Beyond the service-level VIP or round-robin entries, Swarm also provides a tasks.<service-name> DNS entry that always resolves to every individual replica's address directly, regardless of which endpoint mode the service itself is configured with, useful when something genuinely needs individual replica visibility without changing the service's overall endpoint mode:

docker run --rm --network my-network alpine nslookup tasks.my-api

Name:    tasks.my-api
Address: 10.0.9.5
Address: 10.0.9.6
Address: 10.0.9.7

This tasks. prefix convention provides a consistent way to get individual replica addresses regardless of the service's own configured endpoint mode, which is useful for diagnostic purposes or for a specific client need without requiring a change to the service's primary, externally-facing discovery configuration.

Comparison to plain Compose DNS resolution

This service discovery mechanism is specific to Swarm mode and meaningfully more sophisticated than the simpler, single-host service name resolution plain Compose provides without Swarm; understanding this distinction matters when reasoning about behavior differences between a service running under plain Compose on a single host versus the same service definition deployed as a Swarm stack across multiple hosts, since the underlying discovery and load-balancing mechanism genuinely differs between the two.

docker compose up -d

docker stack deploy -c docker-compose.yml my-stack

The same Compose file can be used for both, but the actual service discovery behavior, transparent VIP load balancing across multiple hosts versus simpler, single-host resolution, differs because of which underlying deployment mechanism is actually in effect.

Diagnosing service discovery issues

When a service cannot be reached by name from another service, confirming both are genuinely on the same overlay network and checking the actual DNS resolution behavior directly isolates whether the issue is network attachment, the chosen endpoint mode behaving unexpectedly, or something else entirely:

docker exec -it $(docker ps -q -f name=worker) nslookup my-api

Common mistakes

Assuming a resolved single address for a VIP-mode service represents one specific replica, rather than understanding it as the service's own virtual IP with load balancing happening transparently behind it.
Choosing DNSRR mode without confirming the client or protocol in question actually needs and correctly handles direct, individual replica address visibility.
Not knowing about the tasks.<service-name> DNS convention when individual replica visibility is needed without changing a service's primary endpoint mode configuration.
Assuming service discovery behavior is identical between plain Compose on a single host and the same Compose file deployed as a Swarm stack, when the underlying mechanism genuinely differs.
Not checking whether two services are genuinely attached to the same overlay network before assuming a name resolution failure is related to endpoint mode configuration specifically.
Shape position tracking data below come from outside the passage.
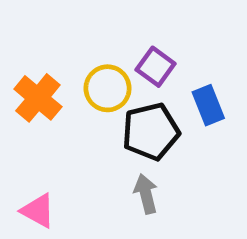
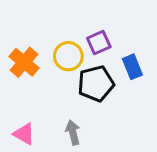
purple square: (156, 67) -> (99, 42), turned 30
gray arrow: (146, 194) -> (73, 132), moved

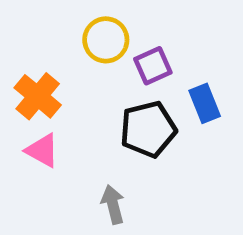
yellow circle: (68, 56) -> (106, 40), moved
pink triangle: (24, 134) -> (42, 150), moved

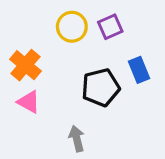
purple square: (153, 66) -> (110, 27), moved

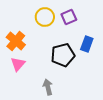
blue rectangle: (139, 70) -> (87, 44), turned 42
pink triangle: (29, 102) -> (18, 64), turned 42

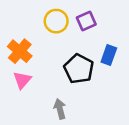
black pentagon: (63, 55) -> (79, 69), turned -30

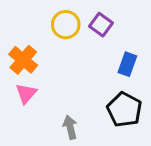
purple square: (86, 21) -> (101, 25), turned -30
black pentagon: (79, 69) -> (124, 110), moved

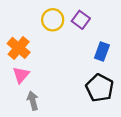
gray arrow: (70, 127) -> (33, 101), moved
Swarm service discovery's two endpoint modes, VIP for transparent, Swarm-managed load balancing and DNSRR for direct, client-managed replica visibility, address different needs, with the tasks. prefix convention providing individual replica addresses regardless of which primary mode a service is actually configured with, and understanding this mechanism's specific sophistication clarifies why behavior can genuinely differ between a single-host Compose deployment and the same definition deployed as a multi-host Swarm stack.